● Exercise input:
○ ○ ○ ○ ○ ○ ○

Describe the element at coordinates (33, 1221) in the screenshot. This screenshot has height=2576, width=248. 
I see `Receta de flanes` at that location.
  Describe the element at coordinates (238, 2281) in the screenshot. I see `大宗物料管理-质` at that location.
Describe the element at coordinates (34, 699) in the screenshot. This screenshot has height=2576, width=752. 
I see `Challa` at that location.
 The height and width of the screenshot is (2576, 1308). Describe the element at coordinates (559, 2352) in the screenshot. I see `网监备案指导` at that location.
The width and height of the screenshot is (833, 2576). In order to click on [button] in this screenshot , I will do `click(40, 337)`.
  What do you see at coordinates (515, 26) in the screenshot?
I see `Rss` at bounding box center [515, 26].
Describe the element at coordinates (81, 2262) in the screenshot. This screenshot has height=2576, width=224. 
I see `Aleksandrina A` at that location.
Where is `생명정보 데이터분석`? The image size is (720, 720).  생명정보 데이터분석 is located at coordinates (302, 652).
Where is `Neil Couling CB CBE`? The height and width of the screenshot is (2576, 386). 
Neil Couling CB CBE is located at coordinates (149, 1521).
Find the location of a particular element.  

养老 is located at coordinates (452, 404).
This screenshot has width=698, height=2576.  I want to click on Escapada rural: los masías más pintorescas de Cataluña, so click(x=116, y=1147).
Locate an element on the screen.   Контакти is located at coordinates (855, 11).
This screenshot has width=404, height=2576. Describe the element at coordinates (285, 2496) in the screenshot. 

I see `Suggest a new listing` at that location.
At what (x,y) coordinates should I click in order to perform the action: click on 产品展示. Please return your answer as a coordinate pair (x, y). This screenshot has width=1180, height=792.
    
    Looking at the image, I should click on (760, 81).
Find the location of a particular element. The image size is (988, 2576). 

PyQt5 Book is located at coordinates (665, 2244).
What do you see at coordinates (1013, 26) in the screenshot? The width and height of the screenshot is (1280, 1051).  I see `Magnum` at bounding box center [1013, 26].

○ ○ ○ ○ ○ ○ ○

● What you will do:
Whatever appears in the data above should be set down again exactly.

● Result of the task:
Describe the element at coordinates (33, 1221) in the screenshot. This screenshot has height=2576, width=248. 
I see `Receta de flanes` at that location.
  Describe the element at coordinates (238, 2281) in the screenshot. I see `大宗物料管理-质` at that location.
Describe the element at coordinates (34, 699) in the screenshot. This screenshot has height=2576, width=752. 
I see `Challa` at that location.
 The height and width of the screenshot is (2576, 1308). Describe the element at coordinates (559, 2352) in the screenshot. I see `网监备案指导` at that location.
The width and height of the screenshot is (833, 2576). In order to click on [button] in this screenshot , I will do `click(40, 337)`.
  What do you see at coordinates (515, 26) in the screenshot?
I see `Rss` at bounding box center [515, 26].
Describe the element at coordinates (81, 2262) in the screenshot. This screenshot has height=2576, width=224. 
I see `Aleksandrina A` at that location.
Where is `생명정보 데이터분석`? The image size is (720, 720).  생명정보 데이터분석 is located at coordinates (302, 652).
Where is `Neil Couling CB CBE`? The height and width of the screenshot is (2576, 386). 
Neil Couling CB CBE is located at coordinates (149, 1521).
Find the location of a particular element.  

养老 is located at coordinates (452, 404).
This screenshot has width=698, height=2576.  I want to click on Escapada rural: los masías más pintorescas de Cataluña, so click(x=116, y=1147).
Locate an element on the screen.   Контакти is located at coordinates (855, 11).
This screenshot has width=404, height=2576. Describe the element at coordinates (285, 2496) in the screenshot. 

I see `Suggest a new listing` at that location.
At what (x,y) coordinates should I click in order to perform the action: click on 产品展示. Please return your answer as a coordinate pair (x, y). This screenshot has width=1180, height=792.
    
    Looking at the image, I should click on (760, 81).
Find the location of a particular element. The image size is (988, 2576). 

PyQt5 Book is located at coordinates (665, 2244).
What do you see at coordinates (1013, 26) in the screenshot? The width and height of the screenshot is (1280, 1051).  I see `Magnum` at bounding box center [1013, 26].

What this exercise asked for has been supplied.